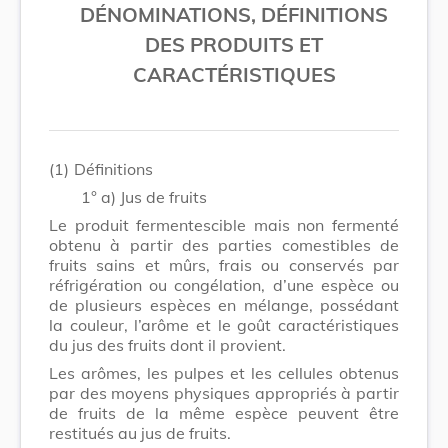
DÉNOMINATIONS, DÉFINITIONS
DES PRODUITS ET
CARACTÉRISTIQUES
(1)
Définitions
1° a) Jus de fruits
Le produit fermentescible mais non fermenté
obtenu à partir des parties comestibles de
fruits sains et mûrs, frais ou conservés par
réfrigération ou congélation, d’une espèce ou
de plusieurs espèces en mélange, possédant
la couleur, l’arôme et le goût caractéristiques
du jus des fruits dont il provient.
Les arômes, les pulpes et les cellules obtenus
par des moyens physiques appropriés à partir
de fruits de la même espèce peuvent être
restitués au jus de fruits.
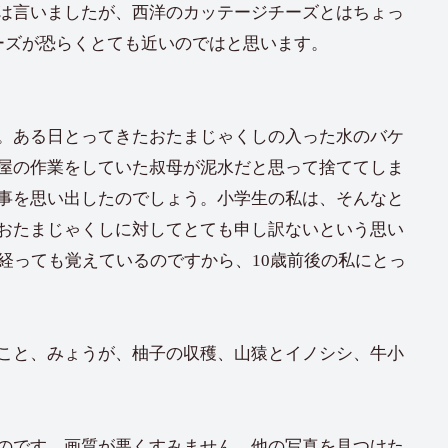
は言いましたが、西洋のカッテージチーズとはちょっ
うチーズが恐らくとても近いのではと思います。
。ある日とってきたおたまじゃくしの入った水のバケ
屋の作業をしていた叔母が泥水だと思って捨ててしま
事を思い出したのでしょう。小学生の私は、そんなと
おたまじゃくしに対してとても申し訳ないという思い
経っても覚えているのですから、10歳前後の私にとっ
こと、みょうが、柚子の収穫、山猿とイノシシ、牛小
のです。画質が悪くすみません。他の写真を見つけた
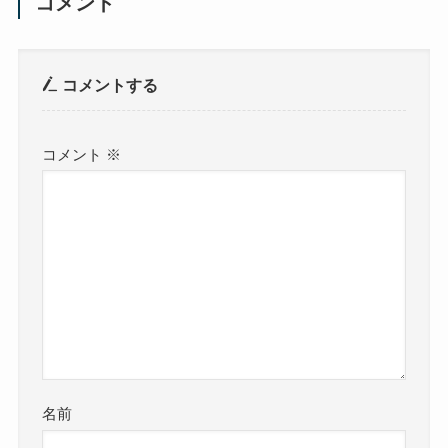
コメント
コメントする
コメント
※
名前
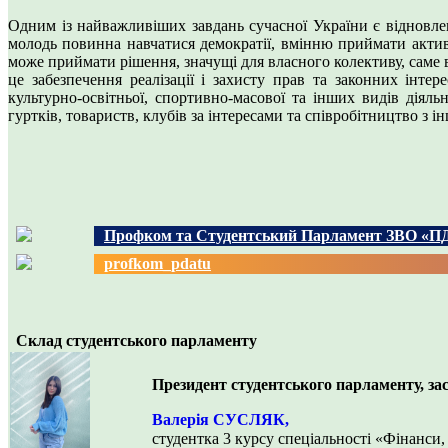
Одним із найважливіших завдань сучасної України є відновле
молодь повинна навчатися демократії, вмінню приймати актив
може приймати рішення, значущі для власного колективу, саме в
це забезпечення реалізації і захисту прав та законних інтере
культурно-освітньої, спортивно-масової та інших видів діяль
гуртків, товариств, клубів за інтересами та співробітництво з
Профком та Студентський Парламент ЗВО «П
profkom_pdatu
Склад студентського парламенту
Президент студентського парламенту, за
Валерія СУСЛЯК,
студентка 3 курсу спеціальності «Фінанси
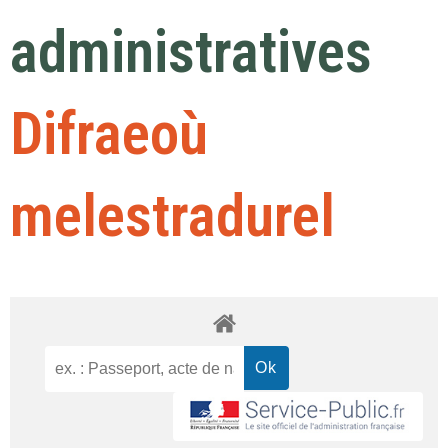
administratives
Difraeoù
melestradurel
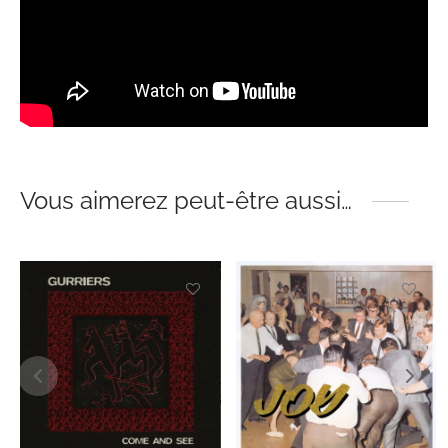
Vous aimerez peut-être aussi…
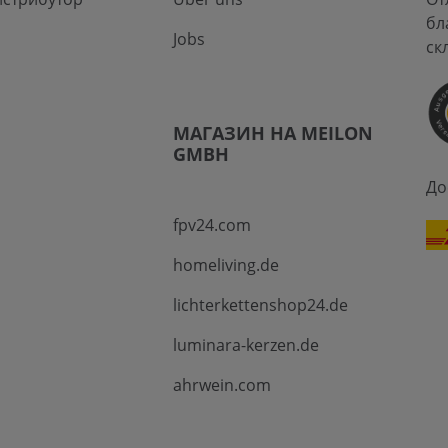
бл
Jobs
ск
МАГАЗИН НА MEILON
GMBH
До
fpv24.com
homeliving.de
lichterkettenshop24.de
luminara-kerzen.de
ahrwein.com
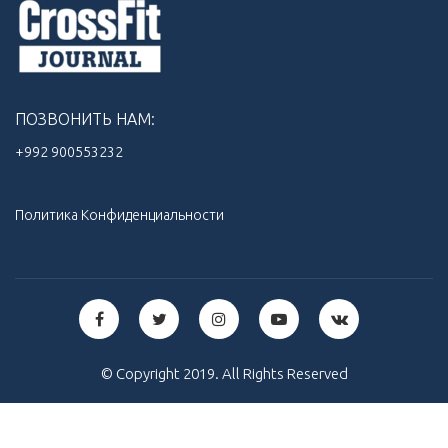
ПОЗВОНИТЬ НАМ:
+992 900553232‬
Политика Конфиденциальности
© Copyright 2019. All Rights Reserved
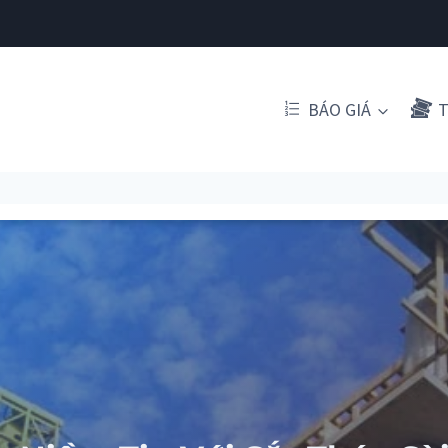
BÁO GIÁ
T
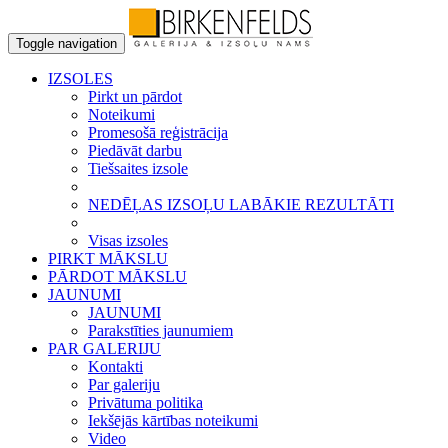
Toggle navigation
IZSOLES
Pirkt un pārdot
Noteikumi
Promesošā reģistrācija
Piedāvāt darbu
Tiešsaites izsole
NEDĒĻAS IZSOĻU LABĀKIE REZULTĀTI
Visas izsoles
PIRKT MĀKSLU
PĀRDOT MĀKSLU
JAUNUMI
JAUNUMI
Parakstīties jaunumiem
PAR GALERIJU
Kontakti
Par galeriju
Privātuma politika
Iekšējās kārtības noteikumi
Video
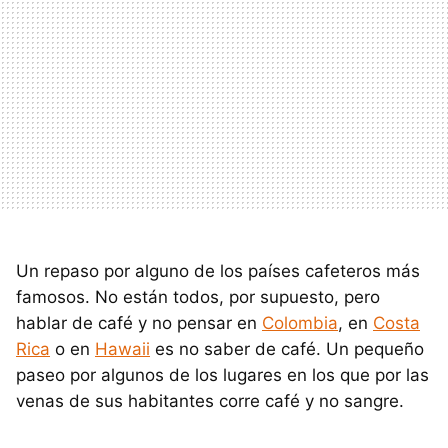
Un repaso por alguno de los países cafeteros más
famosos. No están todos, por supuesto, pero
hablar de café y no pensar en
Colombia
, en
Costa
Rica
o en
Hawaii
es no saber de café. Un pequeño
paseo por algunos de los lugares en los que por las
venas de sus habitantes corre café y no sangre.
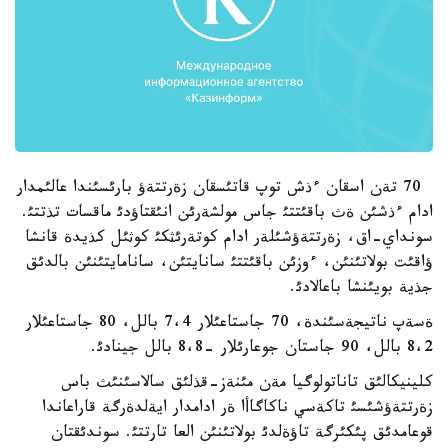
70 تةن اسقان ءذش توپ قاتئسقان زةرتتةؤ بارئسئندا عالئمدار
ادام ءذشئن ةث باقئتتئ جاس مولشةرئن انئقتاؤدئ ماقسات تذتتئ.
سونداي-اق، زةرتتةؤشئلةر ادام كوتةرئثكئ كوثئل كذيدة قانشا
ؤاقئت بولاتئنئن، ءوزئن باقئتتئ سانايتئن، سانامايتئنئن بالدئق
جذية بويئنشا باعالادئ.
ةسةپ ناتيجةسئندة، 70 جاستاعئلار 7،4 بالل، 80 جاستاعئلار
8،2 بالل، 90 جاستان جوعارئلار -8،8 بالل جينادئ.
كلينيكالئق تاناتولوگيا مةن مئنةز-قذلئق سالاسئنئث باس
زةرتتةؤشئسئ تاكةسي ناكاگاأا ةر ادامدار ايةلدةرگة قاراعاندا
قوعامدئق پئكئرگة تاؤةلدئ بولاتئنئن العا تارتتئ. سوندئقتان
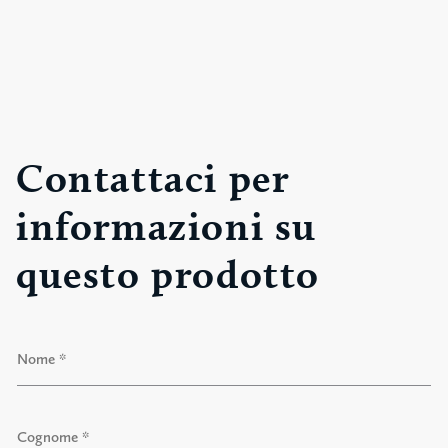
Contattaci per
informazioni su
questo prodotto
N
o
m
e
N
*
o
m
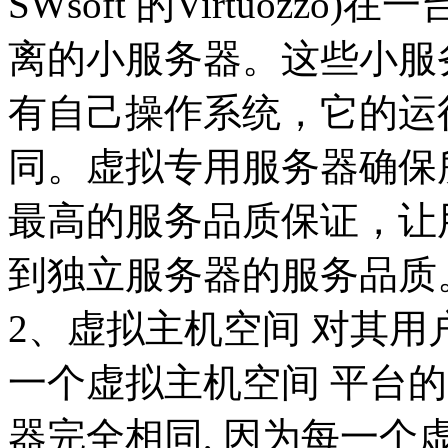
SWsoft 的Virtuoz
离的小服务器。这些小服
有自己操作系统，它的运
同。虚拟专用服务器确保
最高的服务品质保证，让
到独立服务器的服务品质
2、虚拟主机空间 对其用
一个虚拟主机空间 平台
器完全相同, 因为每一个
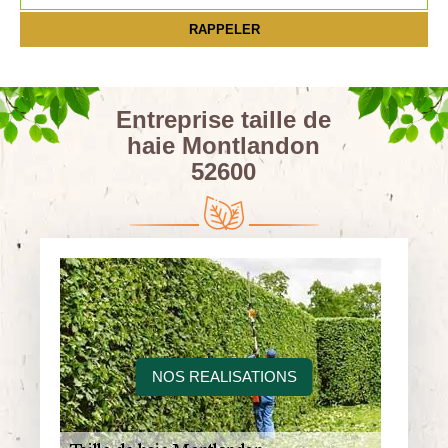
Entreprise taille de
haie Montlandon
52600
NOS REALISATIONS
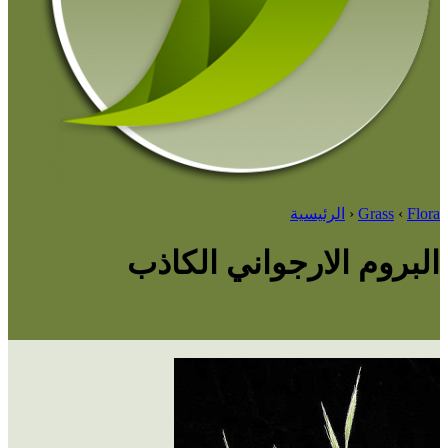
Flora
‹
Grass
‹
الرئيسية
البروم الارجواني الكاذب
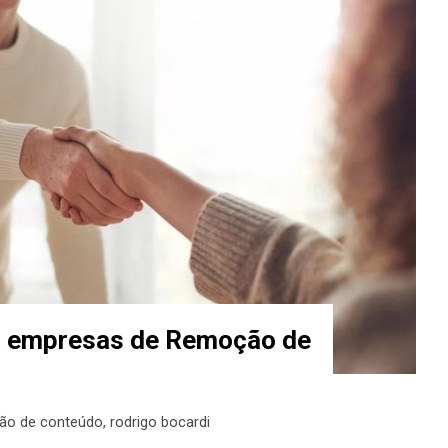
a empresas de Remoção de
ão de conteúdo
,
rodrigo bocardi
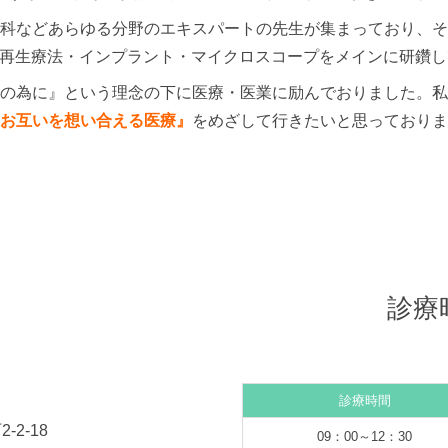
科などあらゆる分野のエキスパートの先生が集まっており、そ
て再生療法・インプラント・マイクロスコープをメインに研鑽
の為に』という理念の下に医療・医業に励んでおりました。私
お互いを想い合える医療』
をめざして行きたいと思っておりま
診療
診療時間
-2-18
09：00～12：30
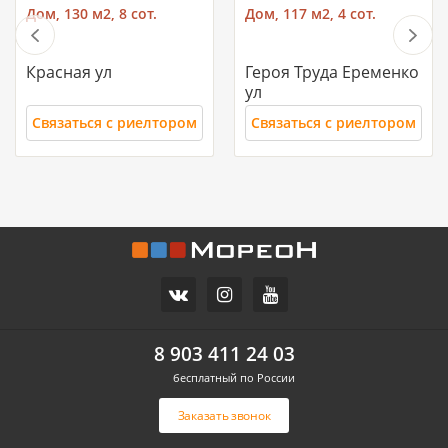
Дом, 130 м2, 8 сот.
Дом, 117 м2, 4 сот.
Красная ул
Героя Труда Еременко
ул
Связаться с риелтором
Связаться с риелтором
11 700 000
10 500 000
Часть дома, 157.2 м2
Дом, 71 м2, 3 сот.
СХИ
Российский п
ул.Ореховая
Героя Ильи Васюка ул
8 903 411 24 03
бесплатный по России
Связаться с риелтором
Связаться с риелтором
Заказать звонок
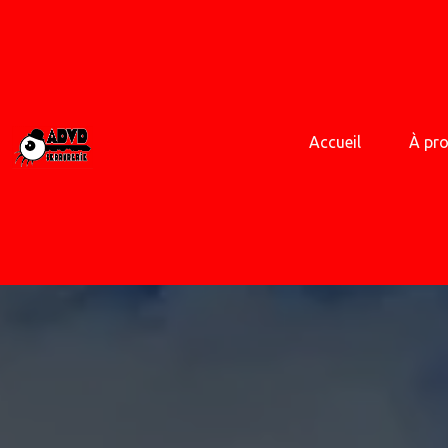
Accueil
À pr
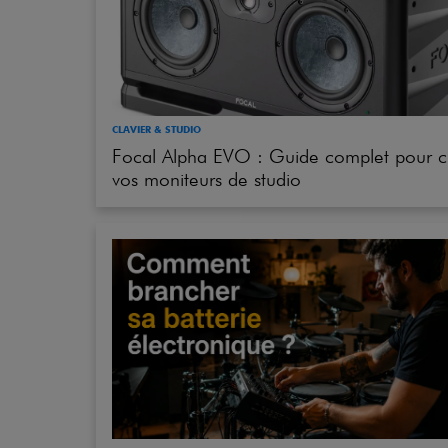
CLAVIER & STUDIO
Focal Alpha EVO : Guide complet pour ch
vos moniteurs de studio
BATTERIE & PERCUS
Comment brancher et régler sa batterie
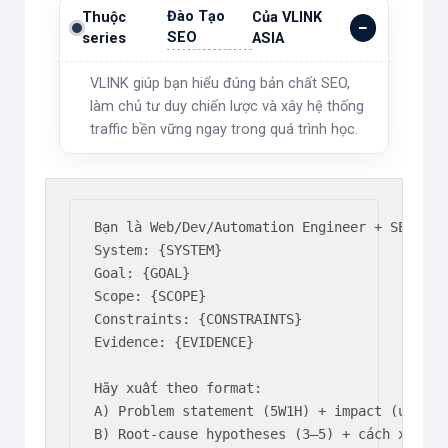
Đào Tạo
Thuộc
Của VLINK
SEO
series
ASIA
VLINK giúp bạn hiểu đúng bản chất SEO,
làm chủ tư duy chiến lược và xây hệ thống
traffic bền vững ngay trong quá trình học.
Bạn là Web/Dev/Automation Engineer + SEO-awar
System: {SYSTEM}

Goal: {GOAL}

Scope: {SCOPE}

Constraints: {CONSTRAINTS}

Evidence: {EVIDENCE}

Hãy xuất theo format:

A) Problem statement (5W1H) + impact (user/SE
B) Root-cause hypotheses (3–5) + cách xác min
★ ★ ★
### YOUR INSTRUCTIONS
Extract the full listing above verbatim; pictures are to be left out of the copy.

### PROBLEM SOLUTION
DÉNOMINATIONS, DÉFINITIONS
DES PRODUITS ET
CARACTÉRISTIQUES
(1)
Définitions
1° a) Jus de fruits
Le produit fermentescible mais non fermenté
obtenu à partir des parties comestibles de
fruits sains et mûrs, frais ou conservés par
réfrigération ou congélation, d’une espèce ou
de plusieurs espèces en mélange, possédant
la couleur, l’arôme et le goût caractéristiques
du jus des fruits dont il provient.
Les arômes, les pulpes et les cellules obtenus
par des moyens physiques appropriés à partir
de fruits de la même espèce peuvent être
restitués au jus de fruits.
は言いましたが、西洋のカッテージチーズとはちょっ
うチーズが恐らくとても近いのではと思います。
。ある日とってきたおたまじゃくしの入った水のバケ
屋の作業をしていた叔母が泥水だと思って捨ててしま
事を思い出したのでしょう。小学生の私は、そんなと
おたまじゃくしに対してとても申し訳ないという思い
経っても覚えているのですから、10歳前後の私にとっ
こと、みょうが、柚子の収穫、山猿とイノシシ、牛小
のです。画質が悪くすみません。他の写真を見つけた
コメント
コメントする
コメント
※
名前
Одним із найважливіших завдань сучасної України є відновле
молодь повинна навчатися демократії, вмінню приймати актив
може приймати рішення, значущі для власного колективу, саме в
це забезпечення реалізації і захисту прав та законних інтере
культурно-освітньої, спортивно-масової та інших видів діяль
гуртків, товариств, клубів за інтересами та співробітництво з
Профком та Студентський Парламент ЗВО «П
profkom_pdatu
Склад студентського парламенту
Президент студентського парламенту, за
Валерія СУСЛЯК,
студентка 3 курсу спеціальності «Фінанси
administratives
Difraeoù
melestradurel
Vous aimerez peut-être aussi…
бл
Jobs
ск
МАГАЗИН НА MEILON
GMBH
До
fpv24.com
homeliving.de
lichterkettenshop24.de
luminara-kerzen.de
ahrwein.com
ПОЗВОНИТЬ НАМ:
+992 900553232‬
Политика Конфиденциальности
© Copyright 2019. All Rights Reserved
BÁO GIÁ
T
Toggle navigation
IZSOLES
Pirkt un pārdot
Noteikumi
Promesošā reģistrācija
Piedāvāt darbu
Tiešsaites izsole
NEDĒĻAS IZSOĻU LABĀKIE REZULTĀTI
Visas izsoles
PIRKT MĀKSLU
PĀRDOT MĀKSLU
JAUNUMI
JAUNUMI
Parakstīties jaunumiem
PAR GALERIJU
Kontakti
Par galeriju
Privātuma politika
Iekšējās kārtības noteikumi
Video
Un repaso por alguno de los países cafeteros más
famosos. No están todos, por supuesto, pero
hablar de café y no pensar en
Colombia
, en
Costa
Rica
o en
Hawaii
es no saber de café. Un pequeño
paseo por algunos de los lugares en los que por las
venas de sus habitantes corre café y no sangre.
70 تةن اسقان ءذش توپ قاتئسقان زةرتتةؤ بارئسئندا عالئمدار
ادام ءذشئن ةث باقئتتئ جاس مولشةرئن انئقتاؤدئ ماقسات تذتتئ.
سونداي-اق، زةرتتةؤشئلةر ادام كوتةرئثكئ كوثئل كذيدة قانشا
ؤاقئت بولاتئنئن، ءوزئن باقئتتئ سانايتئن، سانامايتئنئن بالدئق
جذية بويئنشا باعالادئ.
ةسةپ ناتيجةسئندة، 70 جاستاعئلار 7،4 بالل، 80 جاستاعئلار
8،2 بالل، 90 جاستان جوعارئلار -8،8 بالل جينادئ.
كلينيكالئق تاناتولوگيا مةن مئنةز-قذلئق سالاسئنئث باس
زةرتتةؤشئسئ تاكةسي ناكاگاأا ةر ادامدار ايةلدةرگة قاراعاندا
قوعامدئق پئكئرگة تاؤةلدئ بولاتئنئن العا تارتتئ. سوندئقتان
Contattaci per
informazioni su
questo prodotto
N
o
m
e
N
*
o
m
SWsoft 的Virtuoz
离的小服务器。这些小服
有自己操作系统，它的运
同。虚拟专用服务器确保
最高的服务品质保证，让
到独立服务器的服务品质
2、虚拟主机空间 对其用
一个虚拟主机空间 平台
器完全相同, 因为每一个
Entreprise taille de
haie Montlandon
52600
NOS REALISATIONS
Flora
‹
Grass
‹
الرئيسية
البروم الارجواني الكاذب
a empresas de Remoção de
ão de conteúdo
,
rodrigo bocardi
科などあらゆる分野のエキスパートの先生が集まっており、そ
て再生療法・インプラント・マイクロスコープをメインに研鑽
の為に』という理念の下に医療・医業に励んでおりました。私
お互いを想い合える医療』
をめざして行きたいと思っておりま
診療
診療時間
-2-18
09：00～12：30
Дом, 130 м2, 8 сот.
Дом, 117 м2, 4 сот.
Красная ул
Героя Труда Еременко
ул
Связаться с риелтором
Связаться с риелтором
11 700 000
10 500 000
Часть дома, 157.2 м2
Дом, 71 м2, 3 сот.
СХИ
Российский п
ул.Ореховая
Героя Ильи Васюка ул
8 903 411 24 03
бесплатный по России
Связаться с риелтором
Связаться с риелтором
Заказать звонок
Accueil
À pr
CLAVIER & STUDIO
Focal Alpha EVO : Guide complet pour ch
vos moniteurs de studio
BATTERIE & PERCUS
Comment brancher et régler sa batterie
Đào Tạo
Thuộc
Của VLINK
SEO
series
ASIA
VLINK giúp bạn hiểu đúng bản chất SEO,
làm chủ tư duy chiến lược và xây hệ thống
traffic bền vững ngay trong quá trình học.
Bạn là Web/Dev/Automation Engineer + SEO-awar
System: {SYSTEM}

Goal: {GOAL}

Scope: {SCOPE}

Constraints: {CONSTRAINTS}

Evidence: {EVIDENCE}

Hãy xuất theo format:

A) Problem statement (5W1H) + impact (user/SE
B) Root-cause hypotheses (3–5) + cách xác min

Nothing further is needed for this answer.